Dong Liang  1 Chen Yu  1 Zhao Ma  1 Mingzhao Hu  1 Jiahui Wang  1 Xuhui Dong  1 Lupei Du  1 Minyong Li  2
Affiliations
  • 1. Key Laboratory of Chemical Biology (MOE), School of Pharmaceutical Sciences, Cheeloo College of Medicine, Shandong University, Jinan, Shandong 250012, China.
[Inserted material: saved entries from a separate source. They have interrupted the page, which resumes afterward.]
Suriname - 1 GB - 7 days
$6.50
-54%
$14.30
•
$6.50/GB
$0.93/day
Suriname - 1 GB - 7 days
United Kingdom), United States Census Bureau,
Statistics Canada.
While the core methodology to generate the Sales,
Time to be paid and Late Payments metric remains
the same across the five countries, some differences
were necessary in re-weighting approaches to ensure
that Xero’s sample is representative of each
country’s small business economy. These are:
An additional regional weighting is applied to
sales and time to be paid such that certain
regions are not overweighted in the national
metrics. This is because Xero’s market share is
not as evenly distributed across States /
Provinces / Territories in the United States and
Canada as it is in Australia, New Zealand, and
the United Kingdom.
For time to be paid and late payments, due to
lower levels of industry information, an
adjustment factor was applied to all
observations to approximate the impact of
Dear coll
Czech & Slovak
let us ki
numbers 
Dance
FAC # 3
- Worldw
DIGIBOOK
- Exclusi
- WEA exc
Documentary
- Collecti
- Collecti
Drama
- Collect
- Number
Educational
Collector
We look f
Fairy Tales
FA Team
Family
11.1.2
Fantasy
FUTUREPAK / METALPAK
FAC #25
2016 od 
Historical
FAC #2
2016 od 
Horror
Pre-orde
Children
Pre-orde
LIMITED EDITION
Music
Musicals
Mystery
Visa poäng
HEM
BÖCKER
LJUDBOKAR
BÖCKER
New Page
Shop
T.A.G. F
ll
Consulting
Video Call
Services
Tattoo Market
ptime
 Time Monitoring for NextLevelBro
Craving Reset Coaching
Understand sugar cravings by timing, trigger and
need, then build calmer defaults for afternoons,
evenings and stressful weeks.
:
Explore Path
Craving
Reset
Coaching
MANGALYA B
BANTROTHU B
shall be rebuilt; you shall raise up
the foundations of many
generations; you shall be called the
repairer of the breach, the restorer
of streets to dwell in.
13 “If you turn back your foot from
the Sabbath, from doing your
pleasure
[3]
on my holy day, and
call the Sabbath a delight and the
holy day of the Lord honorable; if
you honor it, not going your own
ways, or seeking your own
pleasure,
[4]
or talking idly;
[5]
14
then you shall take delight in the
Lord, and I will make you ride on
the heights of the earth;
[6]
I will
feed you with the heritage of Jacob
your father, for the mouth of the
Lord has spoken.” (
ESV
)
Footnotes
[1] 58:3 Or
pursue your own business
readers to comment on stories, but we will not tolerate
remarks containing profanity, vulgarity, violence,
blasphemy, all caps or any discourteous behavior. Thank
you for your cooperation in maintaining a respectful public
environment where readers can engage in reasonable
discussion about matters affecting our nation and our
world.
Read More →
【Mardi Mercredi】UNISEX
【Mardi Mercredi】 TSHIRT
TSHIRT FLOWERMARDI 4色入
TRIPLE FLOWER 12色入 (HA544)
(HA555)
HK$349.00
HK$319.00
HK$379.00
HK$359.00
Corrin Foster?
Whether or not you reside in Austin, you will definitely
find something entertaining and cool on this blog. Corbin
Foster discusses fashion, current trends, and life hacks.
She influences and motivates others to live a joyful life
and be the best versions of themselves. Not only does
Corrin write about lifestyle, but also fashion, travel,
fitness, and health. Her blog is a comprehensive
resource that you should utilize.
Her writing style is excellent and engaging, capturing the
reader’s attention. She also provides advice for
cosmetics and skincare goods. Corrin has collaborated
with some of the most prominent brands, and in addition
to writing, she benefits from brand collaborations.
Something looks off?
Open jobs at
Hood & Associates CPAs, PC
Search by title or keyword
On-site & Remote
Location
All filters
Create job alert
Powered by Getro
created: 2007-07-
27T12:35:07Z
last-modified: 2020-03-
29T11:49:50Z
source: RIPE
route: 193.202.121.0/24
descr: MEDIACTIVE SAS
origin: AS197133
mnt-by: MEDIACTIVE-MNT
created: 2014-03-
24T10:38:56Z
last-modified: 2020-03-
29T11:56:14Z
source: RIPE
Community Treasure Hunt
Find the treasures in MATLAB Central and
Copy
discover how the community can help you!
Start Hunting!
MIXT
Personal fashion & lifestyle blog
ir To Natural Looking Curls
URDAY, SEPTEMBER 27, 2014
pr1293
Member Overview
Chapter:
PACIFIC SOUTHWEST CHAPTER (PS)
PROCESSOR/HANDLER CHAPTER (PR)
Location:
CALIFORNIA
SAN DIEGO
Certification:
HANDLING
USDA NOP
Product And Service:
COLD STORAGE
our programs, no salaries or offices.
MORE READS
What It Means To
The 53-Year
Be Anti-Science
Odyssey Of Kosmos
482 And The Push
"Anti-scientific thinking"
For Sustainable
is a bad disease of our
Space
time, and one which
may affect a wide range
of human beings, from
  • 2. Key Laboratory of Chemical Biology (MOE), School of Pharmaceutical Sciences, Cheeloo College of Medicine, Shandong University, Jinan, Shandong 250012, China. Electronic address: [email protected].
Abstract

Head and neck squamous cell carcinoma (HNSCC) is a lethal disease with a terrible prognosis, accounting for more than 900,000 new cases and 500,000 deaths each year, nevertheless, its pharmacotherapy is rather limited. Parbendazole was previously identified as a potential HNSCC therapy candidate in our research. Herein, we report the discovery of two series of parbendazole derivatives as tubulin inhibitors. Structure-activity relationship (SAR) analyses led to the discovery of compound 9q with the best pharmacological activities and pharmacokinetic properties. This compound exhibited reasonable inhibition activity on cell proliferation (HN6, CAL-27, Fadu) and tubulin polymerization, induced cell Apoptosis, blocked cell cycle and suppressed cell migration and invasion. Compound 9q also displayed low toxicity and a favorable therapeutic effect on a xenograft tumor, indicating that it is a promising starting point for further research.

Keywords
HNSCC; Parbendazole; Tubulin polymerization inhibitors.